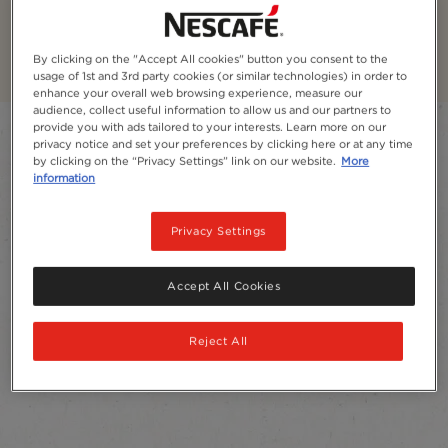
NESCAFÉ® Classic​ Coffee
By clicking on the "Accept All cookies" button you consent to the
usage of 1st and 3rd party cookies (or similar technologies) in order to
enhance your overall web browsing experience, measure our
audience, collect useful information to allow us and our partners to
provide you with ads tailored to your interests. Learn more on our
Filter
privacy notice and set your preferences by clicking here or at any time
by clicking on the “Privacy Settings” link on our website.
More
Sort:
Most recommended
4
products
information
Privacy Settings
Accept All Cookies
Reject All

++++++++

Return all lines of the material above in which "Settings" occurs.

by clicking on the “Privacy Settings” link on our website.
Privacy Settings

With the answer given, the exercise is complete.